İhmaller bir an önce giderilmeli
“Darp edildiği iddia edilen hastanın yakını ile görüştünüz mü?” sorusunu yanıtlayan Olcayto, “Hayır. Hasta yakınları ziyarete gelirler, katlara çıkmaları yasak. Gelince bize haber geliyor biz üstünü giydirip aşağı indiriyoruz. Zaten hastaların çoğunun zihinsel sorunu var. Sorsak da anlatamazlar. Delil yok ama biz işimizden oluyoruz” dedi.

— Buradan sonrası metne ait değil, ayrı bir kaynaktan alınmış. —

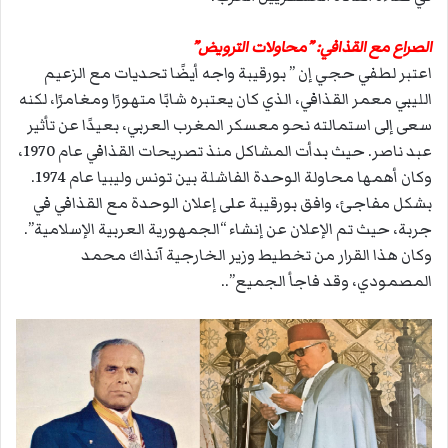
الصراع مع القذافي: ”محاولات الترويض”
اعتبر لطفي حجي إن ” بورقيبة واجه أيضًا تحديات مع الزعيم
الليبي معمر القذافي، الذي كان يعتبره شابًا متهورًا ومغامرًا، لكنه
سعى إلى استمالته نحو معسكر المغرب العربي، بعيدًا عن تأثير
عبد ناصر. حيث بدأت المشاكل منذ تصريحات القذافي عام 1970،
وكان أهمها محاولة الوحدة الفاشلة بين تونس وليبيا عام 1974.
بشكل مفاجئ، وافق بورقيبة على إعلان الوحدة مع القذافي في
جربة، حيث تم الإعلان عن إنشاء “الجمهورية العربية الإسلامية”.
وكان هذا القرار من تخطيط وزير الخارجية آنذاك محمد
المصمودي، وقد فاجأ الجميع”..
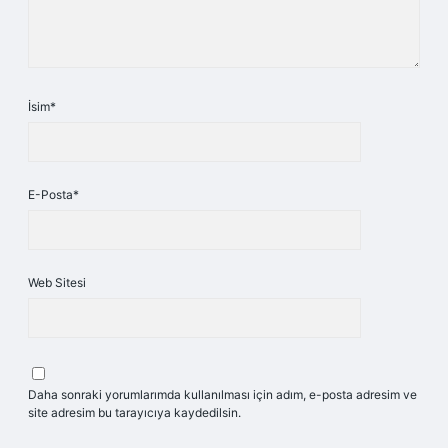
İsim*
E-Posta*
Web Sitesi
Daha sonraki yorumlarımda kullanılması için adım, e-posta adresim ve
site adresim bu tarayıcıya kaydedilsin.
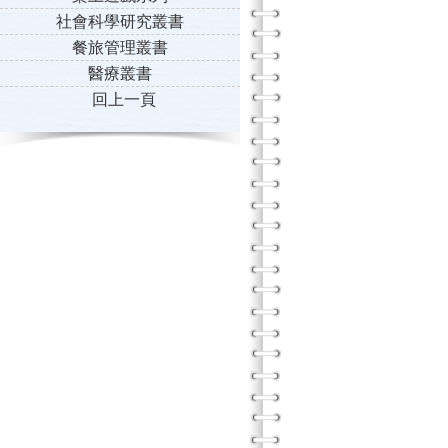
社會科學研究叢書
餐旅管理叢書
醫療叢書
回上一頁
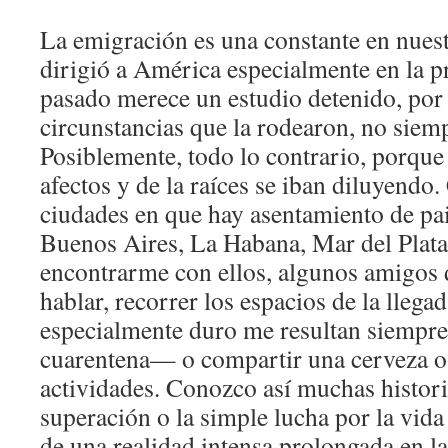
La emigración es una constante en nuestr
dirigió a América especialmente en la p
pasado merece un estudio detenido, por 
circunstancias que la rodearon, no siemp
Posiblemente, todo lo contrario, porque
afectos y de la raíces se iban diluyendo.
ciudades en que hay asentamiento de p
Buenos Aires, La Habana, Mar del Pla
encontrarme con ellos, algunos amigos d
hablar, recorrer los espacios de la lleg
especialmente duro me resultan siempre
cuarentena— o compartir una cerveza o
actividades. Conozco así muchas histori
superación o la simple lucha por la vida
de una realidad intensa prolongada en l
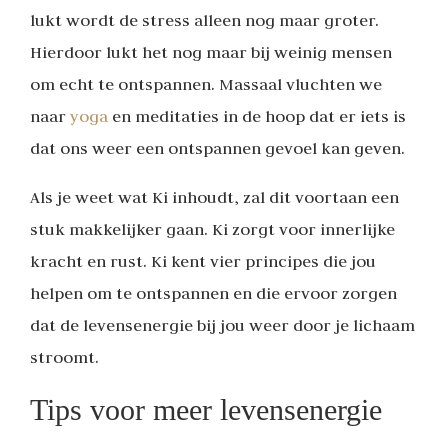
lukt wordt de stress alleen nog maar groter.
Hierdoor lukt het nog maar bij weinig mensen
om echt te ontspannen. Massaal vluchten we
naar
yoga
en meditaties in de hoop dat er iets is
dat ons weer een ontspannen gevoel kan geven.
Als je weet wat Ki inhoudt, zal dit voortaan een
stuk makkelijker gaan. Ki zorgt voor innerlijke
kracht en rust. Ki kent vier principes die jou
helpen om te ontspannen en die ervoor zorgen
dat de levensenergie bij jou weer door je lichaam
stroomt.
Tips voor meer levensenergie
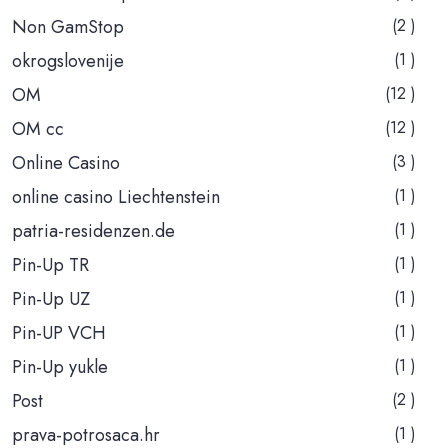
Non GamStop
(2 )
okrogslovenije
(1 )
OM
(12 )
OM cc
(12 )
Online Casino
(3 )
online casino Liechtenstein
(1 )
patria-residenzen.de
(1 )
Pin-Up TR
(1 )
Pin-Up UZ
(1 )
Pin-UP VCH
(1 )
Pin-Up yukle
(1 )
Post
(2 )
prava-potrosaca.hr
(1 )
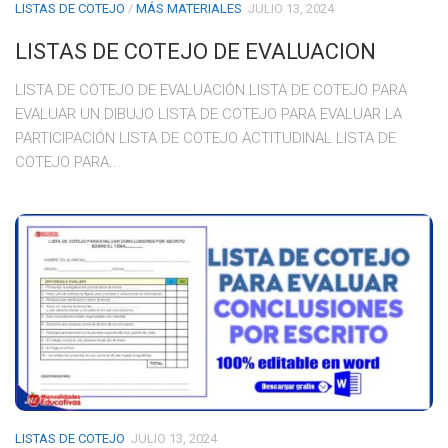
LISTAS DE COTEJO
/
MÁS MATERIALES
JULIO 13, 2024
LISTAS DE COTEJO DE EVALUACION
LISTA DE COTEJO DE EVALUACIÓN LISTA DE COTEJO PARA
EVALUAR UN DIBUJO LISTA DE COTEJO PARA EVALUAR LA
PARTICIPACIÓN LISTA DE COTEJO ACTITUDINAL LISTA DE
COTEJO PARA...
LISTAS DE COTEJO
JULIO 13, 2024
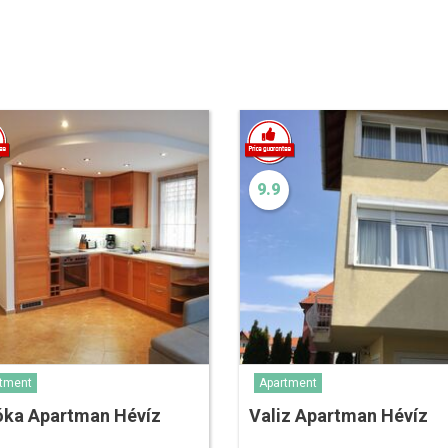
9.9
tment
Apartment
óka Apartman Hévíz
Valiz Apartman Hévíz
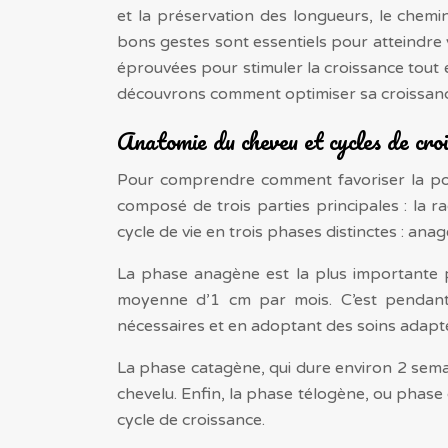
et la préservation des longueurs, le chem
bons gestes sont essentiels pour atteindre vo
éprouvées pour stimuler la croissance tout
découvrons comment optimiser sa croissanc
Anatomie du cheveu et cycles de croi
Pour comprendre comment favoriser la pouss
composé de trois parties principales : la rac
cycle de vie en trois phases distinctes : ana
La phase anagène est la plus importante po
moyenne d’1 cm par mois. C’est pendant 
nécessaires et en adoptant des soins adapt
La phase catagène, qui dure environ 2 semain
chevelu. Enfin, la phase télogène, ou phase
cycle de croissance.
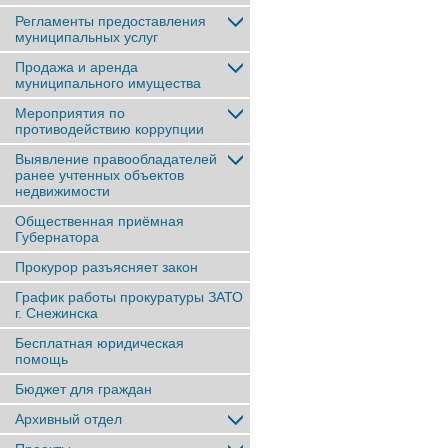
Регламенты предоставления
муниципальных услуг
Продажа и аренда
муниципального имущества
Мероприятия по
противодействию коррупции
Выявление правообладателей
ранее учтенныx объектов
недвижимости
Общественная приёмная
Губернатора
Прокурор разъясняет закон
График работы прокуратуры ЗАТО
г. Снежинска
Бесплатная юридическая
помощь
Бюджет для граждан
Архивный отдел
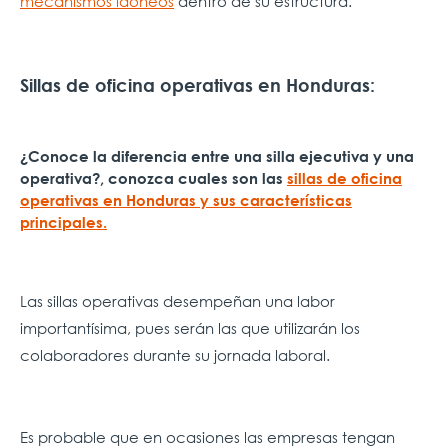
mecanismos idóneos
dentro de su estructura.
Sillas de oficina operativas en Honduras:
¿Conoce la diferencia entre una silla ejecutiva y una
operativa?, conozca cuales son las
sillas de oficina
operativas en Honduras y sus características
principales.
Las sillas operativas desempeñan una labor
importantísima, pues serán las que utilizarán los
colaboradores durante su jornada laboral.
Es probable que en ocasiones las empresas tengan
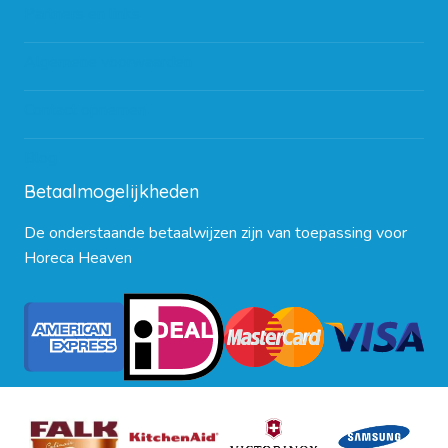
Partners en links
Algemene voorwaarden
Contact opnemen
Blog
Betaalmogelijkheden
De onderstaande betaalwijzen zijn van toepassing voor
Horeca Heaven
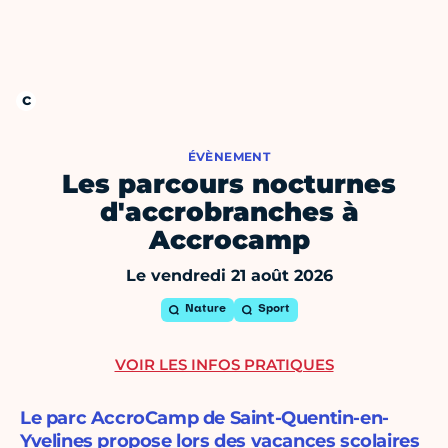
ÉVÈNEMENT
Les parcours nocturnes
d'accrobranches à
Accrocamp
Le vendredi 21 août 2026
Nature
Sport
VOIR LES INFOS PRATIQUES
Le parc AccroCamp de Saint-Quentin-en-
Yvelines propose lors des vacances scolaires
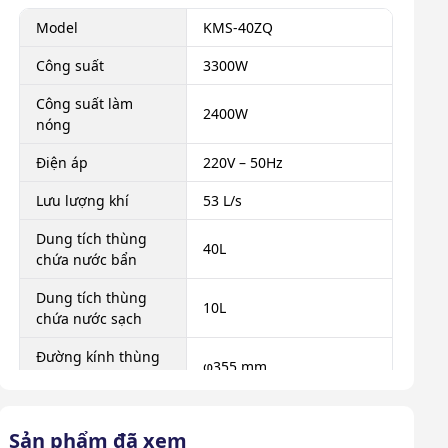
Model
KMS-40ZQ
Công suất
3300W
Công suất làm
2400W
nóng
Điện áp
220V – 50Hz
Lưu lượng khí
53 L/s
Dung tích thùng
40L
chứa nước bẩn
Dung tích thùng
10L
chứa nước sạch
Đường kính thùng
φ355 mm
chứa
Lực hút chân không
230 mbar
Sản phẩm đã xem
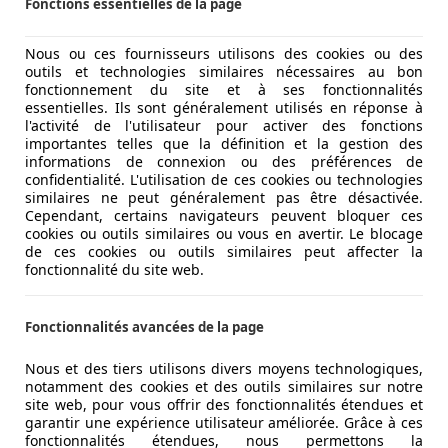
Fonctions essentielles de la page
Nous ou ces fournisseurs utilisons des cookies ou des
outils et technologies similaires nécessaires au bon
fonctionnement du site et à ses fonctionnalités
essentielles. Ils sont généralement utilisés en réponse à
l'activité de l'utilisateur pour activer des fonctions
importantes telles que la définition et la gestion des
informations de connexion ou des préférences de
confidentialité. L'utilisation de ces cookies ou technologies
similaires ne peut généralement pas être désactivée.
Cependant, certains navigateurs peuvent bloquer ces
cookies ou outils similaires ou vous en avertir. Le blocage
de ces cookies ou outils similaires peut affecter la
fonctionnalité du site web.
Fonctionnalités avancées de la page
Nous et des tiers utilisons divers moyens technologiques,
notamment des cookies et des outils similaires sur notre
site web, pour vous offrir des fonctionnalités étendues et
garantir une expérience utilisateur améliorée. Grâce à ces
fonctionnalités étendues, nous permettons la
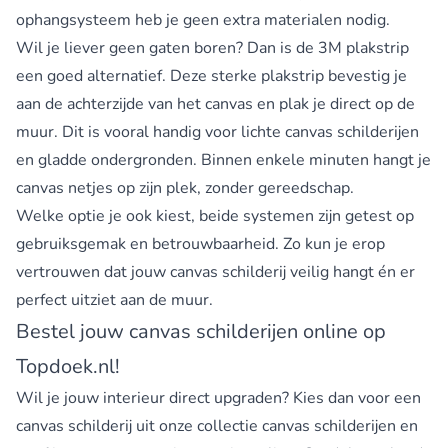
ophangsysteem heb je geen extra materialen nodig.
Wil je liever geen gaten boren? Dan is de 3M plakstrip
een goed alternatief. Deze sterke plakstrip bevestig je
aan de achterzijde van het canvas en plak je direct op de
muur. Dit is vooral handig voor lichte canvas schilderijen
en gladde ondergronden. Binnen enkele minuten hangt je
canvas netjes op zijn plek, zonder gereedschap.
Welke optie je ook kiest, beide systemen zijn getest op
gebruiksgemak en betrouwbaarheid. Zo kun je erop
vertrouwen dat jouw canvas schilderij veilig hangt én er
perfect uitziet aan de muur.
Bestel jouw canvas schilderijen online op
Topdoek.nl!
Wil je jouw interieur direct upgraden? Kies dan voor een
canvas schilderij uit onze collectie canvas schilderijen en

Devletin hastalığa göre kuruma belirli miktarlarda ödenek sağladığını söyleyen Olcayto, “Kurum, hasta bezlerini devlet hastanesinden raporla alıyor. Harcamaları da rapor tutarak devlete sunuyor. Sonra devletten onun parasını geri alıyor. Mesela idareciler damacanadan su içerken, hastalara musluk suyu içiriliyor. Hastalar bu sefer başka hastalıklara yakalanıyor. KASKİ, 50 bin lira ceza yazmış. Çoğu hastada böbrek yetmezliği de var. Kurum, bayat ekmek dağıttırıyor. Biz de veriyoruz. Hasta taze ekmek istiyorlar. Ben ne yapayım? Ayrıca Özel Melikgazi Hastanesi’yle anlaşmaları var. Gece nöbetindeyim, bir hasta yataktan düştüğü için kafası yarıldı. Müdür ise ‘Devlete götürün. Adli işlem yaparlar’ diyor. Orada da cihaz çalışmıyormuş. Mecburen devlete götürdük. Böyle ihmaller çok oluyor” dedi.
‘Vicdanlı olmak gerekir’
3.5 aydır orada çalıştığını söyleyen İrfan Demirpolat, “Alzheimer hastalarından biri Cuma günü rahatsızlandı, pazartesiye kadar bekletildi. 3.5 aydır orda çalışıyorum 30-40 tane hasta yaşamını yitirdi. Hastalar doktora çıkarıldığı zaman doktor bu hastada vitamin eksikliği, kan yetmezliği olduğunu söylüyor. Diğer hastaları götüren arkadaşlarım da aynı şeyle karşılaştıklarını söylüyorlar. Kurucular hastalarla da personellerle de konuşmuyor. Katları dolaşmıyorlar sadece ellerine geçen paraya bakıyorlar. Aybaşı geldiğinde odada kâğıt oynuyorlar. Burası özel bir kurum. Bakım evi, Aile ve Sosyal Politikalar Bakanlığı’na bağlı bir kurum. Toplam 60 personelin çalıştığı bir kurum. Hasta yakınları da hastalar yaşamını yitirdiklerinde kuruma çok sorun olmuyor. Vicdanlı olmak gerekir” dedi.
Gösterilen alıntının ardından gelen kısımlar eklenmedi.